Start of RECORDS SHOWN

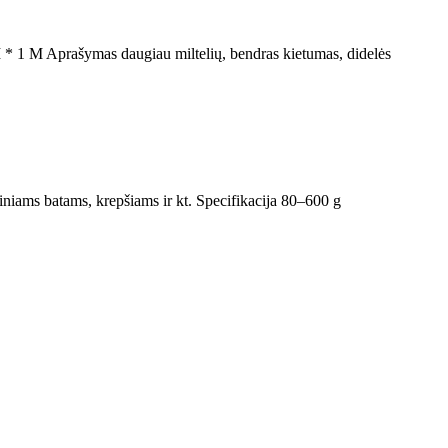
 * 1 M Aprašymas daugiau miltelių, bendras kietumas, didelės
diniams batams, krepšiams ir kt. Specifikacija 80–600 g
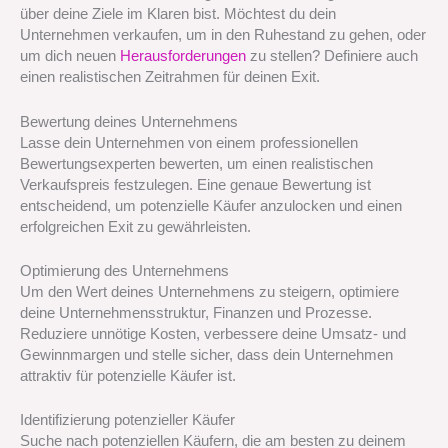
über deine Ziele im Klaren bist. Möchtest du dein
Unternehmen verkaufen, um in den Ruhestand zu gehen, oder
um dich neuen
Herausforderungen
zu stellen? Definiere auch
einen realistischen Zeitrahmen für deinen Exit.
Bewertung deines Unternehmens
Lasse dein Unternehmen von einem professionellen
Bewertungsexperten bewerten, um einen realistischen
Verkaufspreis festzulegen. Eine genaue Bewertung ist
entscheidend, um potenzielle Käufer anzulocken und einen
erfolgreichen Exit zu gewährleisten.
Optimierung des Unternehmens
Um den Wert deines Unternehmens zu steigern, optimiere
deine Unternehmensstruktur, Finanzen und Prozesse.
Reduziere unnötige Kosten, verbessere deine Umsatz- und
Gewinnmargen und stelle sicher, dass dein Unternehmen
attraktiv für potenzielle Käufer ist.
Identifizierung potenzieller Käufer
Suche nach potenziellen Käufern, die am besten zu deinem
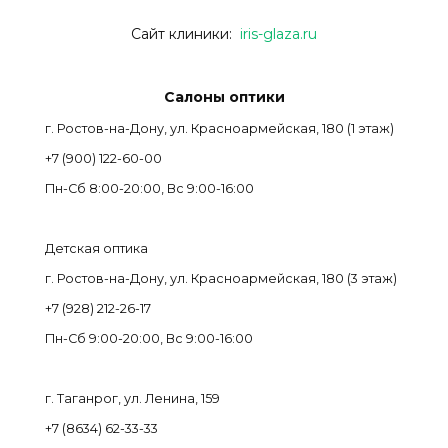
Сайт клиники:
iris-glaza.ru
Салоны оптики
г. Ростов-на-Дону, ул. Красноармейская, 180 (1 этаж)
+7 (900) 122-60-00
Пн-Cб 8:00-20:00, Вс 9:00-16:00
Детская оптика
г. Ростов-на-Дону, ул. Красноармейская, 180 (3 этаж)
+7 (928) 212-26-17
Пн-Cб 9:00-20:00, Вс 9:00-16:00
г. Таганрог, ул. Ленина, 159
+7 (8634) 62-33-33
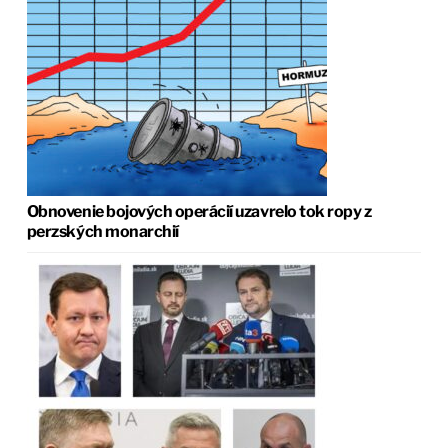
Obnovenie bojových operácií uzavrelo tok ropy z
perzských monarchií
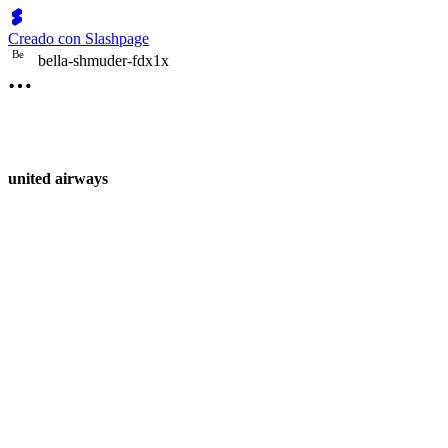
Creado con Slashpage
B
e
bella-shmuder-fdx1x
united airways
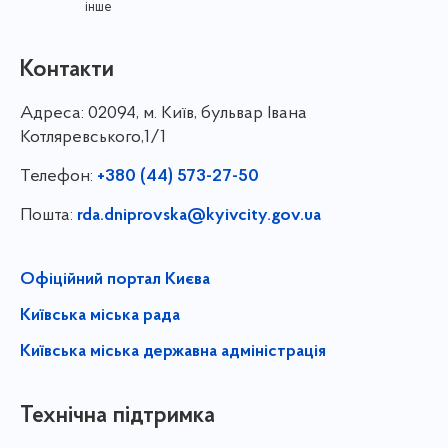
інше
Контакти
Адреса:
02094, м. Київ, бульвар Івана
Котляревського,1/1
Телефон:
+380 (44) 573-27-50
Пошта:
rda.dniprovska@kyivcity.gov.ua
Офіційний портал Києва
Київська міська рада
Київська міська державна адміністрація
Технічна підтримка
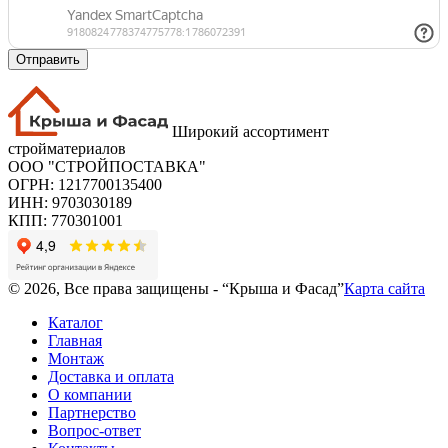
Отправить
Широкий ассортимент
стройматериалов
ООО "СТРОЙПОСТАВКА"
ОГРН: 1217700135400
ИНН: 9703030189
КПП: 770301001
© 2026, Все права защищены - “Крыша и Фасад”
Карта сайта
Каталог
Главная
Монтаж
Доставка и оплата
О компании
Партнерство
Вопрос-ответ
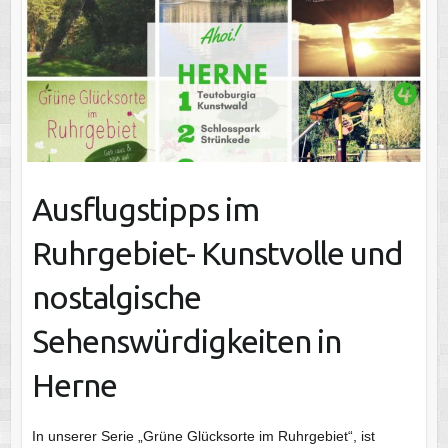
Ausflugstipps im
Ruhrgebiet- Kunstvolle und
nostalgische
Sehenswürdigkeiten in
Herne
In unserer Serie „Grüne Glücksorte im Ruhrgebiet“, ist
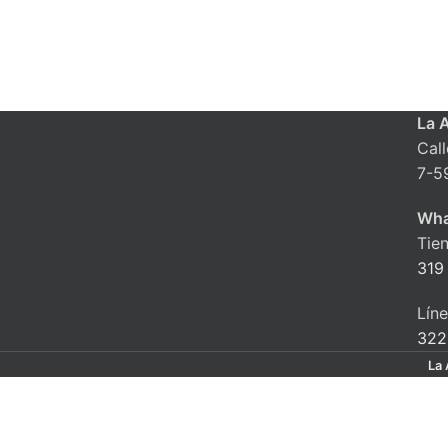
La 
Cal
7-5
Wha
Tie
319
Lín
322
La 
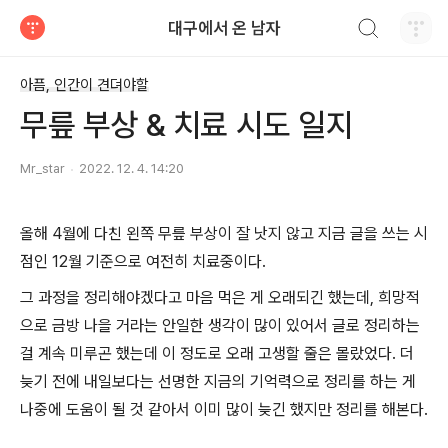
검색하기
대구에서 온 남자
티스토리
아픔, 인간이 견뎌야할
무릎 부상 & 치료 시도 일지
Mr_star
2022. 12. 4. 14:20
올해 4월에 다친 왼쪽 무릎 부상이 잘 낫지 않고 지금 글을 쓰는 시
점인 12월 기준으로 여전히 치료중이다.
그 과정을 정리해야겠다고 마음 먹은 게 오래되긴 했는데, 희망적
으로 금방 나을 거라는 안일한 생각이 많이 있어서 글로 정리하는
걸 계속 미루곤 했는데 이 정도로 오래 고생할 줄은 몰랐었다. 더
늦기 전에 내일보다는 선명한 지금의 기억력으로 정리를 하는 게
나중에 도움이 될 것 같아서 이미 많이 늦긴 했지만 정리를 해본다.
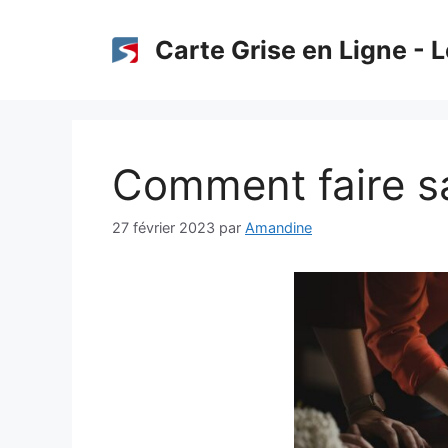
Aller
au
Carte Grise en Ligne - L
contenu
Comment faire sa
27 février 2023
par
Amandine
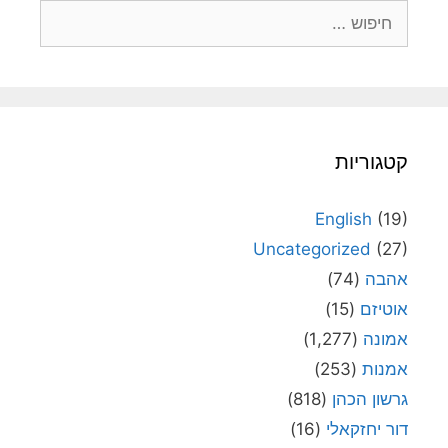
חיפוש:
קטגוריות
English
(19)
Uncategorized
(27)
אהבה
(74)
אוטיזם
(15)
אמונה
(1,277)
אמנות
(253)
גרשון הכהן
(818)
דור יחזקאלי
(16)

End of RECORDS SHOWN

_YOUR OBJECTIVE_
Line by line, write out the records above exactly, skipping the pictures.

_PROBLEM SOLUTION_
 * 1 M Aprašymas daugiau miltelių, bendras kietumas, didelės
diniams batams, krepšiams ir kt. Specifikacija 80–600 g
über deine Ziele im Klaren bist. Möchtest du dein
Unternehmen verkaufen, um in den Ruhestand zu gehen, oder
um dich neuen
Herausforderungen
zu stellen? Definiere auch
einen realistischen Zeitrahmen für deinen Exit.
Bewertung deines Unternehmens
Lasse dein Unternehmen von einem professionellen
Bewertungsexperten bewerten, um einen realistischen
Verkaufspreis festzulegen. Eine genaue Bewertung ist
entscheidend, um potenzielle Käufer anzulocken und einen
erfolgreichen Exit zu gewährleisten.
Optimierung des Unternehmens
Um den Wert deines Unternehmens zu steigern, optimiere
deine Unternehmensstruktur, Finanzen und Prozesse.
Reduziere unnötige Kosten, verbessere deine Umsatz- und
Gewinnmargen und stelle sicher, dass dein Unternehmen
attraktiv für potenzielle Käufer ist.
Identifizierung potenzieller Käufer
Suche nach potenziellen Käufern, die am besten zu deinem
Сайт клиники:
iris-glaza.ru
Салоны оптики
г. Ростов-на-Дону, ул. Красноармейская, 180 (1 этаж)
+7 (900) 122-60-00
Пн-Cб 8:00-20:00, Вс 9:00-16:00
Детская оптика
г. Ростов-на-Дону, ул. Красноармейская, 180 (3 этаж)
+7 (928) 212-26-17
Пн-Cб 9:00-20:00, Вс 9:00-16:00
г. Таганрог, ул. Ленина, 159
+7 (8634) 62-33-33
Obnovenie bojových operácií uzavrelo tok ropy z
perzských monarchií
Creado con Slashpage
B
e
bella-shmuder-fdx1x
united airways
інше
Контакти
Адреса:
02094, м. Київ, бульвар Івана
Котляревського,1/1
Телефон:
+380 (44) 573-27-50
Пошта:
rda.dniprovska@kyivcity.gov.ua
Офіційний портал Києва
Київська міська рада
Київська міська державна адміністрація
Технічна підтримка
Отправить
Широкий ассортимент
стройматериалов
ООО "СТРОЙПОСТАВКА"
ОГРН: 1217700135400
ИНН: 9703030189
КПП: 770301001
© 2026, Все права защищены - “Крыша и Фасад”
Карта сайта
Каталог
Главная
Монтаж
Доставка и оплата
О компании
Партнерство
Вопрос-ответ
Ausflugstipps im
Ruhrgebiet- Kunstvolle und
nostalgische
Sehenswürdigkeiten in
Herne
In unserer Serie „Grüne Glücksorte im Ruhrgebiet“, ist
La 
Cal
7-5
Wha
Tie
319
Lín
322
La 
검색하기
대구에서 온 남자
티스토리
아픔, 인간이 견뎌야할
무릎 부상 & 치료 시도 일지
Mr_star
2022. 12. 4. 14:20
올해 4월에 다친 왼쪽 무릎 부상이 잘 낫지 않고 지금 글을 쓰는 시
점인 12월 기준으로 여전히 치료중이다.
그 과정을 정리해야겠다고 마음 먹은 게 오래되긴 했는데, 희망적
으로 금방 나을 거라는 안일한 생각이 많이 있어서 글로 정리하는
걸 계속 미루곤 했는데 이 정도로 오래 고생할 줄은 몰랐었다. 더
늦기 전에 내일보다는 선명한 지금의 기억력으로 정리를 하는 게
나중에 도움이 될 것 같아서 이미 많이 늦긴 했지만 정리를 해본다.
Aller
au
Carte Grise en Ligne - L
contenu
Comment faire sa
27 février 2023
par
Amandine
חיפוש:
קטגוריות
English
(19)
Uncategorized
(27)
אהבה
(74)
אוטיזם
(15)
אמונה
(1,277)
אמנות
(253)
גרשון הכהן
(818)
דור יחזקאלי
(16)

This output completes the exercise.